I have also talked with the CA Board for Professional Engineers, Land Surveyors, and Geologists about a 90 year old Engineer stamping anything someone brings to him. Time to give it up....


----------



## Rick18071 (Jul 1, 2019)

About 10 years ago a senior man came in on a cane who is an certified architect came  and asked what I was reading. I said "the International Building Code".
He said "let me see it, I never saw one".

I hope he is retired by now.


----------



## Mark K (Jul 1, 2019)

I recognize that the favorite sport of plan checkers and inspectors is to bash architects and engineers.  Please note that architects and engineers could match you one for one with examples of plan checkers and inspectors that got it wrong.

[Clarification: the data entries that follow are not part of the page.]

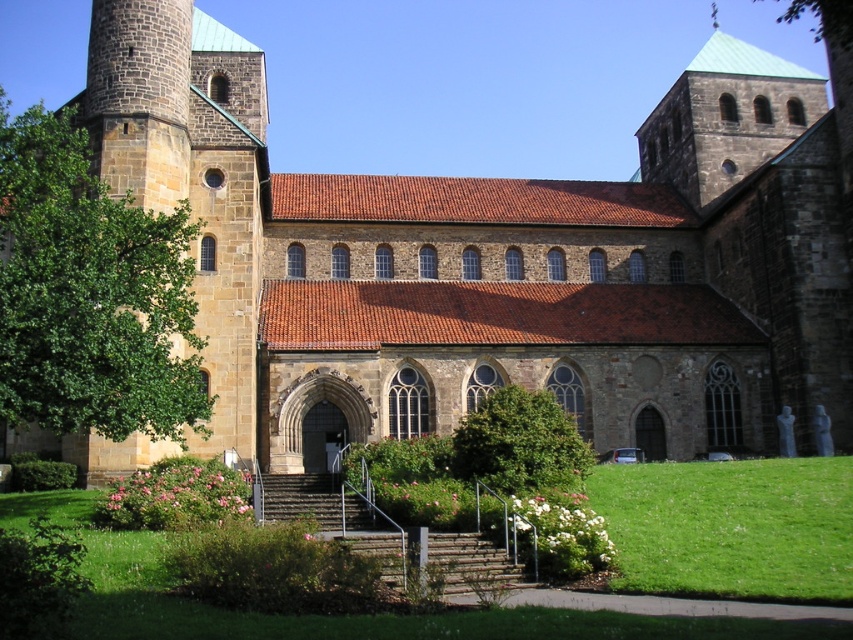 You are a landscape architect designing a walking path between the green leafy tree at left and the green leafy bush at center. What is the minimum length your path should be to ensure it reaches both points?

The green leafy tree at left and green leafy bush at center are 17.46 meters apart, so the minimum length of the path should be at least 17.46 meters to ensure it reaches both points.

You are standing in front of the historic stone church and notice a point marked at coordinates (520,444). Based on the scene description, what object is located at that point?

The point at coordinates (520,444) indicates a green leafy bush at center. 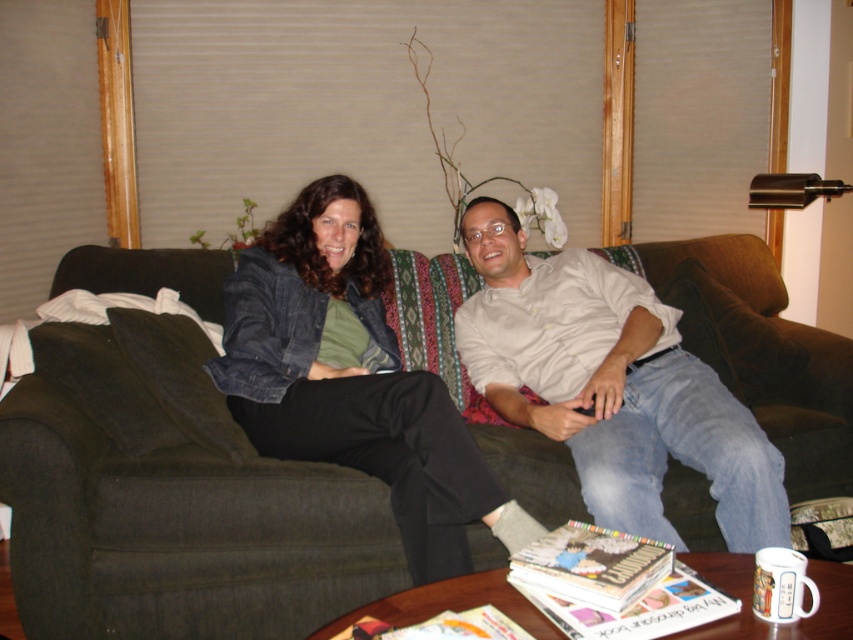 Question: Which object is positioned farthest from the light beige shirt at center?

Choices:
 (A) matte paper magazine at center
 (B) dark green fabric couch at center
 (C) denim jacket at center

Answer: (A)

Question: Where is light beige shirt at center located in relation to matte paper magazine at center in the image?

Choices:
 (A) left
 (B) right

Answer: (B)

Question: Which point is farther from the camera taking this photo?

Choices:
 (A) (155, 490)
 (B) (590, 604)

Answer: (A)

Question: Which of the following is the farthest from the observer?

Choices:
 (A) matte paper magazine at center
 (B) denim jacket at center
 (C) dark green fabric couch at center
 (D) light beige shirt at center

Answer: (D)

Question: Does denim jacket at center appear over light beige shirt at center?

Choices:
 (A) yes
 (B) no

Answer: (B)

Question: Can you confirm if light beige shirt at center is bigger than matte paper magazine at center?

Choices:
 (A) yes
 (B) no

Answer: (A) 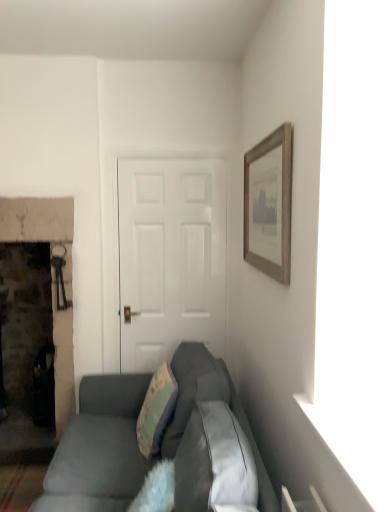 Question: In the image, is teal fabric pillow at center positioned in front of or behind black plastic trash can at left?

Choices:
 (A) front
 (B) behind

Answer: (A)

Question: Considering the relative positions of teal fabric pillow at center and black plastic trash can at left in the image provided, is teal fabric pillow at center to the left or to the right of black plastic trash can at left?

Choices:
 (A) left
 (B) right

Answer: (B)

Question: Estimate the real-world distances between objects in this image. Which object is closer to the teal fabric pillow at center?

Choices:
 (A) black plastic trash can at left
 (B) suede gray couch at lower center
 (C) wooden framed print at upper right

Answer: (B)

Question: Based on their relative distances, which object is farther from the black plastic trash can at left?

Choices:
 (A) wooden framed print at upper right
 (B) teal fabric pillow at center
 (C) suede gray couch at lower center

Answer: (A) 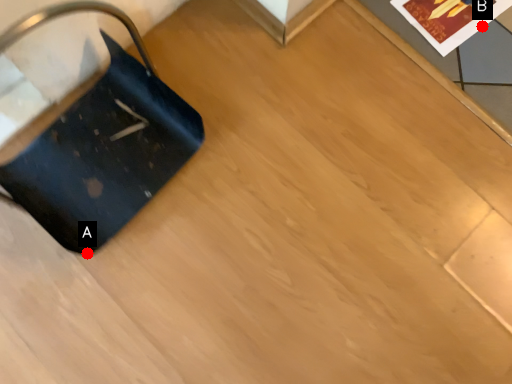 Question: Two points are circled on the image, labeled by A and B beside each circle. Among these points, which one is nearest to the camera?

Choices:
 (A) A is closer
 (B) B is closer

Answer: (A) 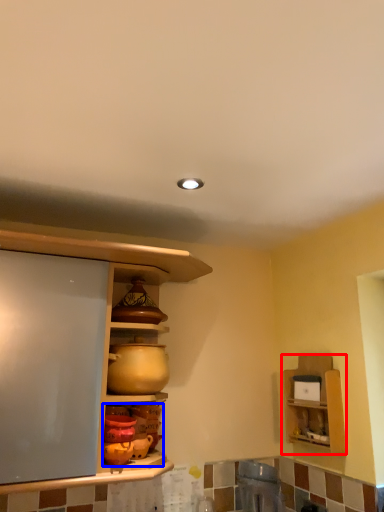 Question: Which point is further to the camera, shelf (highlighted by a red box) or pottery (highlighted by a blue box)?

I suggest that we should focus on the  question of whether the submission complies with the adopted regulations.


----------



## jar546 (Jul 1, 2019)

Mark K said:


> I recognize that the favorite sport of plan checkers and inspectors is to bash architects and engineers.  Please note that architects and engineers could match you one for one with examples of plan checkers and inspectors that got it wrong.
> 
> I suggest that we should focus on the  question of whether the submission complies with the adopted regulations.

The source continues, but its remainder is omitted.